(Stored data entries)
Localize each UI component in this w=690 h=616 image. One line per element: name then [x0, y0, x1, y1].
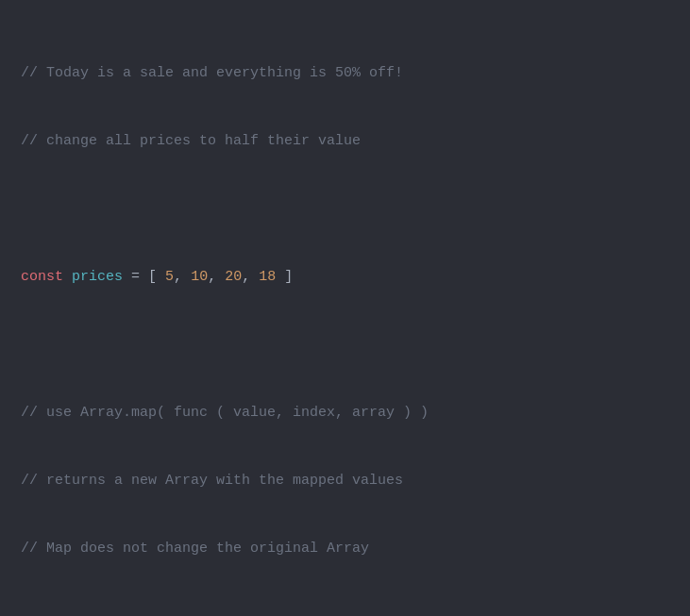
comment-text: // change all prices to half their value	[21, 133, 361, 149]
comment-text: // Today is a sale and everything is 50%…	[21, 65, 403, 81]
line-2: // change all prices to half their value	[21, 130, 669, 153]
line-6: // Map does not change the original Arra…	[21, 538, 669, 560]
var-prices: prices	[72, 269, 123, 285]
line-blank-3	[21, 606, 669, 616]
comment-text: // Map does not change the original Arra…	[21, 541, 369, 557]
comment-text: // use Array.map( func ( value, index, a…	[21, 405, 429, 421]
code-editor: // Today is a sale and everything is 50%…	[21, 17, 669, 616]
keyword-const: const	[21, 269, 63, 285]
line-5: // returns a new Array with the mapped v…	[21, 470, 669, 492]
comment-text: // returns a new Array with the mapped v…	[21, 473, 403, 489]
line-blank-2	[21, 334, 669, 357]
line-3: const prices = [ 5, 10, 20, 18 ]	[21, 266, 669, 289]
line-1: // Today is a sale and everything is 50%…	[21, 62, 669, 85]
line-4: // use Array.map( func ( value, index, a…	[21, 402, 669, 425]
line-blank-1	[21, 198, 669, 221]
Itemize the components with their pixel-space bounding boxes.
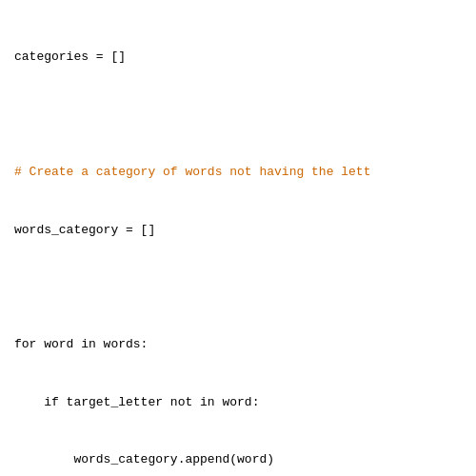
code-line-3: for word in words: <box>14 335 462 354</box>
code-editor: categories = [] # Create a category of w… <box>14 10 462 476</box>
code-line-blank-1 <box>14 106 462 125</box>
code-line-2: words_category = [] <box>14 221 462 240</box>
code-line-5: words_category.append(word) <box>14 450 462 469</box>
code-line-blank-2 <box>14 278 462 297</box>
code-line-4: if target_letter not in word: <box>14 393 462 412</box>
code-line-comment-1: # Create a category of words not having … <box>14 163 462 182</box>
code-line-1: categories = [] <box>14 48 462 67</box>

**Problem statement:**
If a line in the entries above contains the word "Today", copy it.

**Response to this exercise:**
comment-text: // Today is a sale and everything is 50%…	[21, 65, 403, 81]
code-editor: // Today is a sale and everything is 50%…	[21, 17, 669, 616]
line-1: // Today is a sale and everything is 50%…	[21, 62, 669, 85]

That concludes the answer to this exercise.